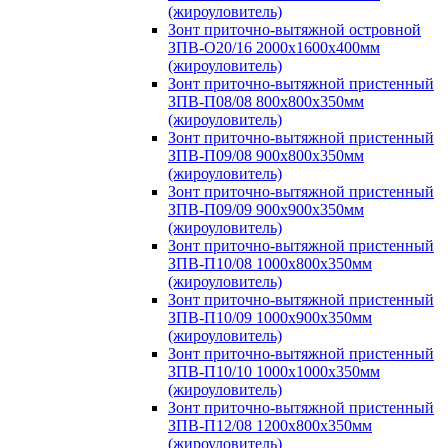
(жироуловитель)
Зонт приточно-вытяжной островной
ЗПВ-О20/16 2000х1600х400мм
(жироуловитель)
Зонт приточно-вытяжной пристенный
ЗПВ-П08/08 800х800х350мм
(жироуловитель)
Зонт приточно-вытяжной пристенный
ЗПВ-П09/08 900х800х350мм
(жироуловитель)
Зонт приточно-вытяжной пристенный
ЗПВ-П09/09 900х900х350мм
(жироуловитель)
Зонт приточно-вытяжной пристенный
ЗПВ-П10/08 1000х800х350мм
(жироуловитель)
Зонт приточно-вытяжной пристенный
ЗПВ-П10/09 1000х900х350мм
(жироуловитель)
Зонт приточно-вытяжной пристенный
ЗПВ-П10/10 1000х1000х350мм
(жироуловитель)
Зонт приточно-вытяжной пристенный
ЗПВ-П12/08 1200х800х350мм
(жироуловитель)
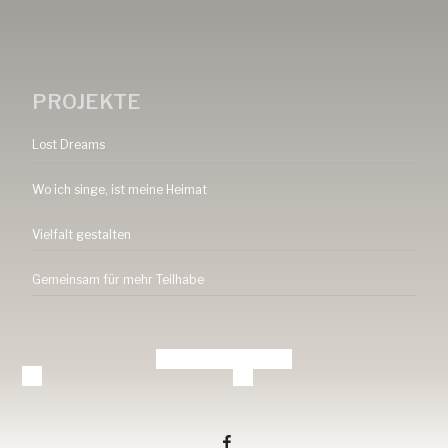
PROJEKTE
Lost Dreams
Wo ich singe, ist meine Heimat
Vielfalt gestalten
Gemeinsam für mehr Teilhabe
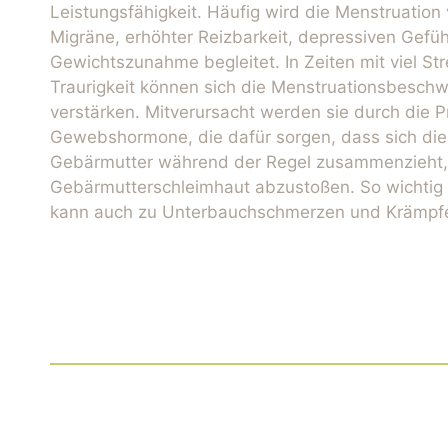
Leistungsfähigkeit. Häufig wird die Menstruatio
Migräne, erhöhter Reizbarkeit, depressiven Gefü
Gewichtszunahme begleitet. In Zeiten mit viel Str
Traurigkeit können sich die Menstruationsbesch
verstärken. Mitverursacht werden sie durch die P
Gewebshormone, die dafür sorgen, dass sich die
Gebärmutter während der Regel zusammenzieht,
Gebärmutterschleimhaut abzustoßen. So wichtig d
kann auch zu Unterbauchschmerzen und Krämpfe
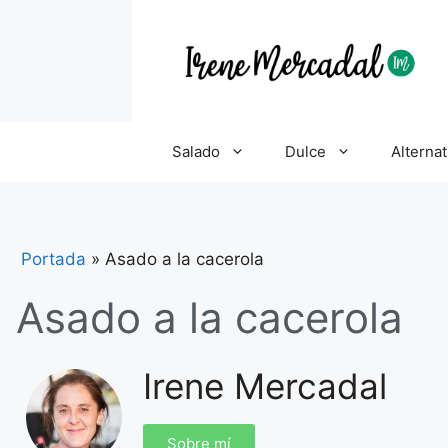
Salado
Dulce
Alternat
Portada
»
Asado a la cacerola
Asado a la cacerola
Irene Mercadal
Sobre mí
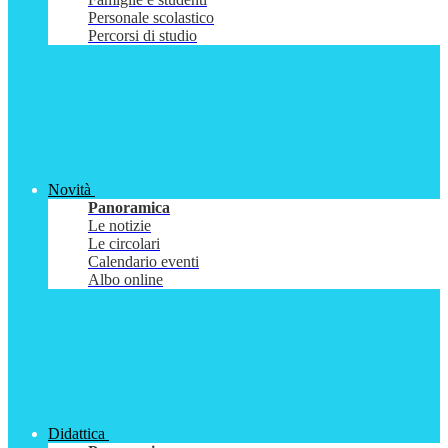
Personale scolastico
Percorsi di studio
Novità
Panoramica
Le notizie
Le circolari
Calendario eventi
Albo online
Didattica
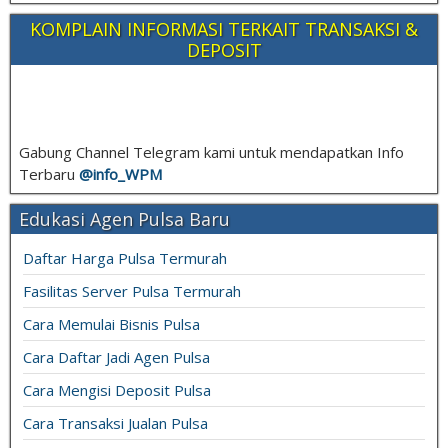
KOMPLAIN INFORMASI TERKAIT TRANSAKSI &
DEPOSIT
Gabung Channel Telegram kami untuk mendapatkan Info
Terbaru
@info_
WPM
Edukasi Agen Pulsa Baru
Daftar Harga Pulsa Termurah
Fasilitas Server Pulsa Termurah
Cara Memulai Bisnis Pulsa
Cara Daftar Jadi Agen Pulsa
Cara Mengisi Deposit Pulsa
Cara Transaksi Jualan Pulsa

* * * * * * * * *

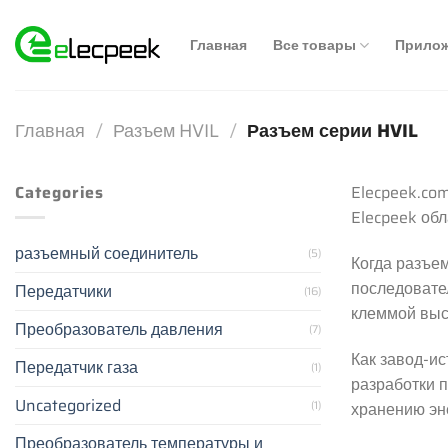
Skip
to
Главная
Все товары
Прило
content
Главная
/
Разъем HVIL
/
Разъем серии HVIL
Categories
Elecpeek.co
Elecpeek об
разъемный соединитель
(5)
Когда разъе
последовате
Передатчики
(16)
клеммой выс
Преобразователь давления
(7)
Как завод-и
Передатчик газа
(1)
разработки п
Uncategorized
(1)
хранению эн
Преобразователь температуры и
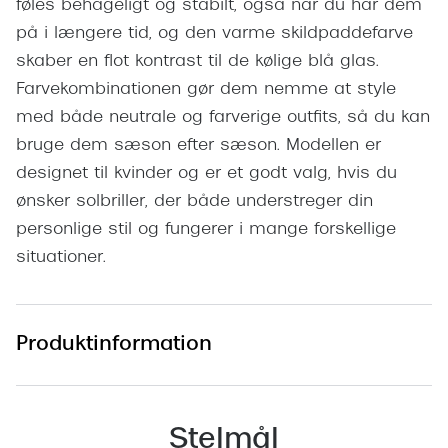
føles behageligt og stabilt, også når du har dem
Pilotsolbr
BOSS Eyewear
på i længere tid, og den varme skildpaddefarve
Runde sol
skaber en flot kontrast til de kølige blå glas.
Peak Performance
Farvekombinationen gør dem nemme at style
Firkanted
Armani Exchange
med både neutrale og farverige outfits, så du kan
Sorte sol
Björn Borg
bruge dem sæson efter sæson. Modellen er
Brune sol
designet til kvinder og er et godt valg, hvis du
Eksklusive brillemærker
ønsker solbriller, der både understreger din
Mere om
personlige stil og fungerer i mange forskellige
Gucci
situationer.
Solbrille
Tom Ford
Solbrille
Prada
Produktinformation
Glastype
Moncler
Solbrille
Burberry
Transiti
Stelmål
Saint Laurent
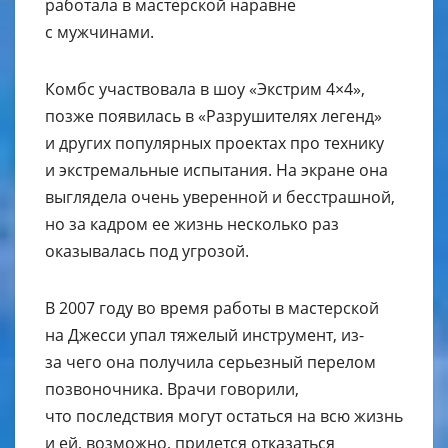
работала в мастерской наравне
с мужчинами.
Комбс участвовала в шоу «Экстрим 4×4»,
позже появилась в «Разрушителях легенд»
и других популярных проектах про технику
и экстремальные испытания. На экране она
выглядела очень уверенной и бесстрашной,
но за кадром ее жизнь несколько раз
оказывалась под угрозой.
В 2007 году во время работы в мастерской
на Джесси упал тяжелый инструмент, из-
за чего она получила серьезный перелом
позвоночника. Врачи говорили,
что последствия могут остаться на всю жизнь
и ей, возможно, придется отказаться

* * * * * * * * *

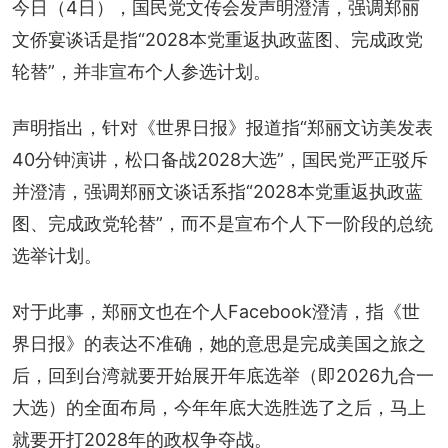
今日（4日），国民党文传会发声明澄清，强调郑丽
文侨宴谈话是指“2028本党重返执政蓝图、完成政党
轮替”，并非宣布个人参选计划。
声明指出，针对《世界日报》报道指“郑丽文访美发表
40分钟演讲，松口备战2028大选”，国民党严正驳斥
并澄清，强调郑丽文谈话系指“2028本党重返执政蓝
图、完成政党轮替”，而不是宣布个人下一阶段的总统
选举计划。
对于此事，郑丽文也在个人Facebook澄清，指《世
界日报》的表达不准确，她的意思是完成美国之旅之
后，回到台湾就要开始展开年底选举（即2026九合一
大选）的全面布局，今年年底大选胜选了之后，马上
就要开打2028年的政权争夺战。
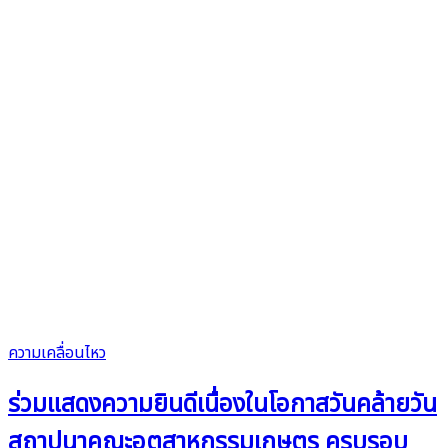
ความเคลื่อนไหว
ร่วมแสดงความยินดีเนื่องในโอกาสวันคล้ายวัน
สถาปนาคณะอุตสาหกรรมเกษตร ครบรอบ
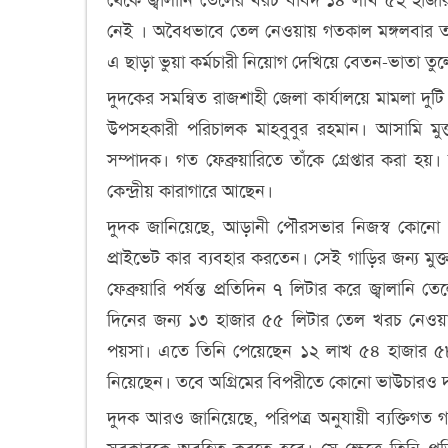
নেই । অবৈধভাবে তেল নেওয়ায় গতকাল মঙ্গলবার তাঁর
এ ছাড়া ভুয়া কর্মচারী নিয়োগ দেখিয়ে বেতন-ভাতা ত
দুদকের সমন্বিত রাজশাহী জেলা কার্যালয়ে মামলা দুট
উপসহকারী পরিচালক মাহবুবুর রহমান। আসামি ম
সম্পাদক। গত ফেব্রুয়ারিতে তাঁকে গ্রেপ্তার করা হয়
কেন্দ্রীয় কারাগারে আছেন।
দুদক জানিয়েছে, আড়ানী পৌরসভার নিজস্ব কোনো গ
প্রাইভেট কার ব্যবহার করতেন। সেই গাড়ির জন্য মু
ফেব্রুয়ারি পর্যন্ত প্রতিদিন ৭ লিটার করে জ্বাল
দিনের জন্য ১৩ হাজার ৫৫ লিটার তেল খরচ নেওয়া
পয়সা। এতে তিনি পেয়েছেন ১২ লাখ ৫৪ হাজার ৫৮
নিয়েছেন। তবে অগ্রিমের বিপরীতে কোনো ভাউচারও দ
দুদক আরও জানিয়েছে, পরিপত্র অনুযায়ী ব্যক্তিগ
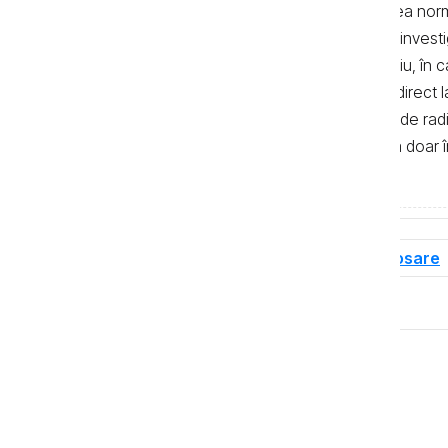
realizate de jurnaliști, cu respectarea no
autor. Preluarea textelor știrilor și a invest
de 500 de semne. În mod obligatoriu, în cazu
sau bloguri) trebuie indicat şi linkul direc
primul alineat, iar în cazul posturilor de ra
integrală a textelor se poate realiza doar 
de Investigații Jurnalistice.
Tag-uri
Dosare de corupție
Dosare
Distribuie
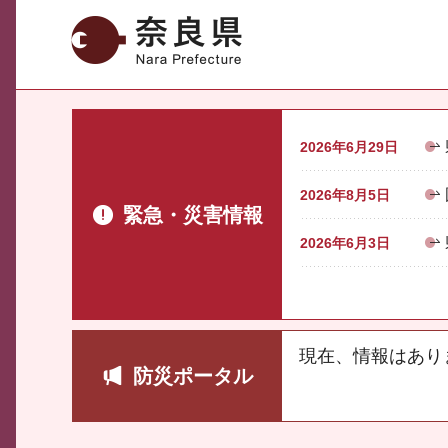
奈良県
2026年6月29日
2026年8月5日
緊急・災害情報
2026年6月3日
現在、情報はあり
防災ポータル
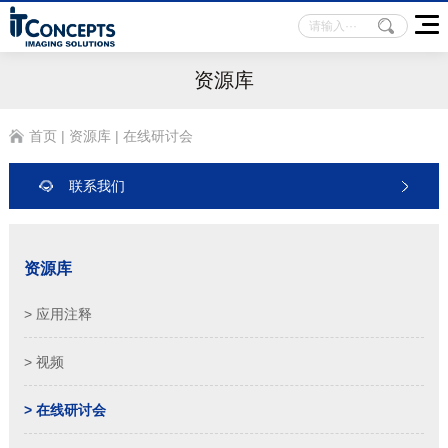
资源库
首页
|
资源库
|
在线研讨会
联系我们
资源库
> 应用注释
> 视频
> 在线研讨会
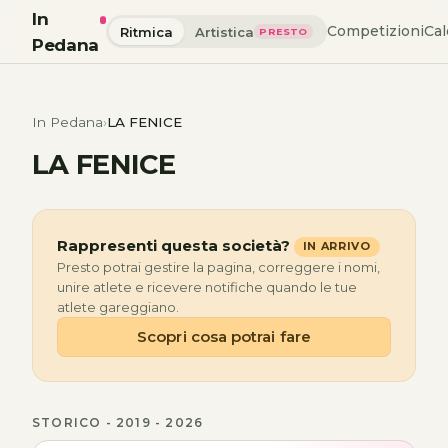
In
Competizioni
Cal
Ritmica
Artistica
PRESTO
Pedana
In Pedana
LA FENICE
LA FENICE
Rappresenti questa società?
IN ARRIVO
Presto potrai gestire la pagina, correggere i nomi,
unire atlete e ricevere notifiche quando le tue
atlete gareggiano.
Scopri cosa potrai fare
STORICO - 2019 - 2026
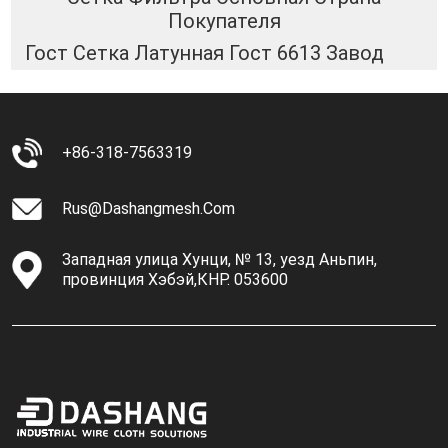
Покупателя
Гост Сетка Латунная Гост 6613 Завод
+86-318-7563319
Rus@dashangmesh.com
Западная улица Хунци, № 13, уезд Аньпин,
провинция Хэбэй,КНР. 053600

* * * * * * * * *

ASSIGNMENT: Once the line with "Percorsi di studio" is found in the data above, reproduce it and each line after it exactly, through the line with "Cara Transaksi Jualan Pulsa". Omit the pictures.

SOLUTION:
Percorsi di studio
Novità
Panoramica
Le notizie
Le circolari
Calendario eventi
Albo online
Didattica
KOMPLAIN INFORMASI TERKAIT TRANSAKSI &
DEPOSIT
Gabung Channel Telegram kami untuk mendapatkan Info
Terbaru
@info_
WPM
Edukasi Agen Pulsa Baru
Daftar Harga Pulsa Termurah
Fasilitas Server Pulsa Termurah
Cara Memulai Bisnis Pulsa
Cara Daftar Jadi Agen Pulsa
Cara Mengisi Deposit Pulsa
Cara Transaksi Jualan Pulsa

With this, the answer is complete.